Introductory distance sampling workshop

CREEM, Univ of St Andrews

Addressing size bias through covariate in detection function

2019-08-16

Size bias in distance sampling surveys

As shown in the lecture, if detectability is a function not only of distance, but also size (big groups are easier to see than small groups), then groups in the sample are likely to be larger than groups in the entire population. Consequently, when the density of groups is scaled up to the density of individuals \[\hat{D}_{indiv} = \hat{D}_{groups} \times \overline{size}_{group}\]

\(\hat{D}_{indiv}\) is overestimated.

A resolution to this problem is to explicitly model the probability of detection as a function of group size using size as a covariate in the detection function. I will demonstrate two applications: one where group size variability is small and one where group size variability is large. I will use simulation (where the answer is known) to demonstrate.

The necessary syntax to include covariates, group size in this instance, in the detection function is:

a.covariate <- ds(my.data, transect="line", key="hn", formula=~size)

Example 1: perhaps a terrestrial ungulate

Here animals occur in small herds. The distribution of herd size is Poisson with a mean herd size of 10.

You can see it is very rare for herds to exceed a size of twice the mean.

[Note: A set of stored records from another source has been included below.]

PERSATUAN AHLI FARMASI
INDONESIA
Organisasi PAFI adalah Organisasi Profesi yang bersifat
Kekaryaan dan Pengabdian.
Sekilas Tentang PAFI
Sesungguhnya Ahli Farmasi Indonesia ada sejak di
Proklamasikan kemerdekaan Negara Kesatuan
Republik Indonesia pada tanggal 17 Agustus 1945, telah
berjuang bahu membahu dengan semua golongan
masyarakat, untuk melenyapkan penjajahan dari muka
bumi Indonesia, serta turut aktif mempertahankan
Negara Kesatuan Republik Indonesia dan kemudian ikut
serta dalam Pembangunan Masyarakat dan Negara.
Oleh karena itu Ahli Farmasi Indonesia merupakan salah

I’ll create a population with this distribution of herd size, with a true number of herds of 200; hence true number of individuals in the population is 2000. Those of you who are here next week will learn the details of the simulation process.

Do we have the tell-tale sign of size bias–missing small groups at large distances?

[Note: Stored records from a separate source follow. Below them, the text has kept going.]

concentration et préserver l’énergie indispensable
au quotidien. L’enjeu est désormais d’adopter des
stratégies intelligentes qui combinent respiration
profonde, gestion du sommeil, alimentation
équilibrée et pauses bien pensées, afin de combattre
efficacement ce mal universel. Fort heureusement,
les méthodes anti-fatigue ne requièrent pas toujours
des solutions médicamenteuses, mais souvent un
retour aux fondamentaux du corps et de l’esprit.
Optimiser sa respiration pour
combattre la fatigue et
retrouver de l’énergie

The distribution of computed average group size centred on the true size of 10 and there was no problem with fitting a detection function. The average over the simulations estimated number of individuals was 2015.28.

As a comparison, what happens if we don’t include size as a covariate in our detection function?

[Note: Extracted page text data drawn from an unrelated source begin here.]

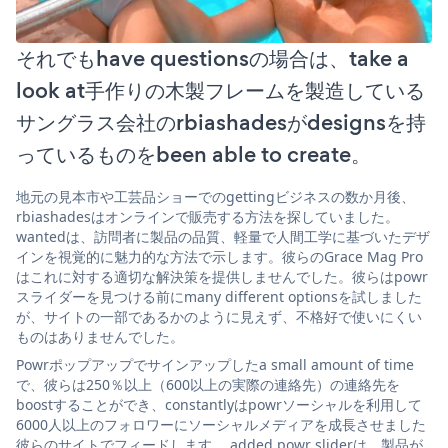
それでもhave questionsの場合は、take a
look at手作りの木製フレームを製造している
サングラス会社のrbiashadesがdesignsを持
っているものをbeen able to create。
地元の見本市や工芸品ショーでのgettingビジネスの数か月後、
rbiashadesはオンラインで販売する方法を探していました。
wantedは、訪問者に製品の品質、軽量で人間工学に基づいたデザ
インを視覚的に魅力的な方法で示します。彼らのGrace Mag Pro
はこれに対する適切な解決策を提供しませんでした。彼らはpowr
スライダーを見つける前にmany different optionsを試しました
が、サイトの一部であるかのように見えず、不格好で使いにくい
ものはありませんでした。
Powrポップアップでサインアップしたa small amount of time
で、彼らは250％以上（600以上の実際の連絡先）の連絡先を
boostすることができ、constantlyはpowrソーシャルを利用して
6000人以上のフォロワーにソーシャルメディアを成長させました
彼らのサイトでフィードします。 added powr sliderは、製品が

The distribution of computed average groups sizes is shown at right. We would expect an overestimate of mean group size because small groups at large distances are missing from our sample; but that effect is small in this instance. As a consequence, the average \(\hat{N}_{indiv}\) across all simulations is 2016.48.

Example 2: Possible dolphin pods or seabird rafts

I use a different distribution to mimic the group size distribution. A log normal distribution (you heard about it during the precision lecture) is like a normal distribution that has had its right tail pulled out.

The median of this distribution is 12 (not far from 10 in the previous example), but because of the right tail, the mean is 21.9. This changes the true number of individuals in the population to 200*21.9=4388

How about “missingness” of small groups at large distances?

Analysis with covariate

When including size as a covariate, estimates of average group size are not affected (figure in right margin). Likewise, mean \(\hat{N}_{indiv}\) is effectively unbiased: 4333.99.

Analysis without the covariate

Now mean \(\hat{N}_{indiv}\) is considerably biased: 5350.5, 21.9 percent larger than the true number of individuals in the population, 4388.

Take home message

When variability in group size is small for your study animal, size bias is unlikely to cause a problem, because even missing small groups at large distances does not cause the average size in the detected sample to be too different from the average size in the population. However, when group size variation is large, the average size in the sample can be considerably larger than the average group size in the population, inducing positive bias in the estimated number of individuals in the population. Under those situations, include group size as a covariate in the detection function modelling.